There are easy to recognize changes on ultrasound that occur with the inflammation. The thyroid occupies a valuable bit of real estate in the neck. It sits on top of the trachea and voice nerves. The esophagus runs behind it on the left side. The carotid arteries are the lateral borders. When the normally soft and squishy thyroid gland becomes hard, the neighbors get affected. Some patients note difficulty swallowing, feeling pills and food hang in the throat, occasional choking, chronic cough, frequent clearing of the throat, a deeper and raspier voice that is not able to project, and loss of upper registers of the singing voice. This of course does not happen overnight and most people attribute the symptoms of allergies, reflux disease, sleep apnea, getting older, etc. You have noticed that I have not mentioned anything very rosy at this point. So, what do we do? The first issue is to address the hypothyroidism. This is usually done with synthetic human thyroid hormone called Synthroid or with a drug called Armour. I personally believe that once the TSH elevates, the thyroiditis has likely been present for years and the battle has finally tipped in favor of the antibodies. The key is to balance good labs with symptom control.

Over time, more and more of the thyroid will be destroyed and your dosage needs will increase. There are a bazillion doses of Synthroid (25, 50, 75, 100, 112, 125, 137, 150, 175, 200, 300) and, as I mentioned before, the target is for a TSH of around 1. The flip side about starting extra thyroid hormone is that sometimes, we overdo it and make patients hyperthyroid. The main symptom of this is heart palpitations. It is my preference to give thyroiditis patients as much medication as they can tolerate. It is not like taking pain medication where it is bad the more you take. You should take however much you need. Without a thyroid in surgical patients, it is weight based. Essentially, you take your weight in kilograms and multiply by 1.6. This is the dose you would need with zero contribution from your own thyroid.
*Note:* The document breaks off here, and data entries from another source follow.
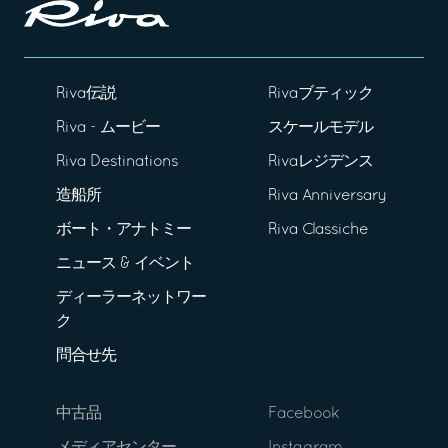
Riva伝説
Rivaブティック
Riva - ムービー
スケールモデル
Riva Destinations
Rivaレジデンス
造船所
Riva Anniversary
ボート・アナトミー
Riva Classiche
ニュース & イベント
ディーラーネットワー
ク
問合せ先
中古品
Facebook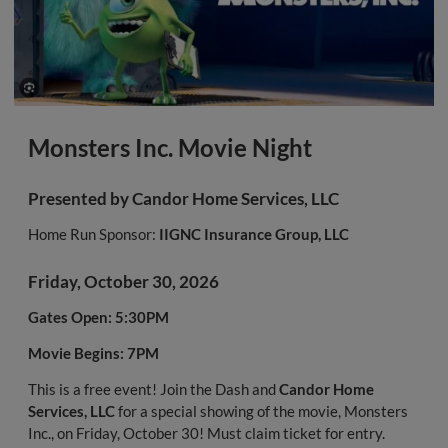
Monsters Inc. Movie Night
Presented by
Candor Home Services, LLC
Home Run Sponsor:
IIGNC Insurance Group, LLC
Friday, October 30, 2026
Gates Open: 5:30PM
Movie Begins: 7PM
This is a free event! Join the Dash and
Candor Home
Services, LLC
for a special showing of the movie, Monsters
Inc., on Friday, October 30! Must claim ticket for entry.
Regarding the structural changes of the thyroid, when symptoms become bothersome, surgery becomes an option. I usually operate on patients who do have some combination of problems swallowing, breathing, or voice. There are also some people who never do well with medical management and surgery allows their body to just be on medication, rather than on medication and varying doses of their own thyroid hormone. I often describe thyroiditis as having a roller coaster for a gland, or a tug of war battle that constantly cycles back and forth. The problems with surgery is that it leaves a small inch scar and does have some risks of low calcium levels (more on that some other time) or of potential injury to voice nerves. That being said, most all of the surgical patients do very well. They are thrilled that the pressure symptoms are gone and feel that it is easier to regulate their symptoms of fluctuating hypo and hyperthyroidism.

It is important to make sure that your doctor will listen to you and be flexible in tailoring your treatment to how you are feeling. There are “religions” associated with the proper way to treat thyroid problems– so try to keep an open mind. You will have this issue for life and only you know how you are feeling. It will not magically get better or go away on its own. Making changes in thyroid world is like watching paint dry really slowly. It didn’t get a problem overnight and solutions do not happen overnight either. It is a process that happens gradually. I am here to help.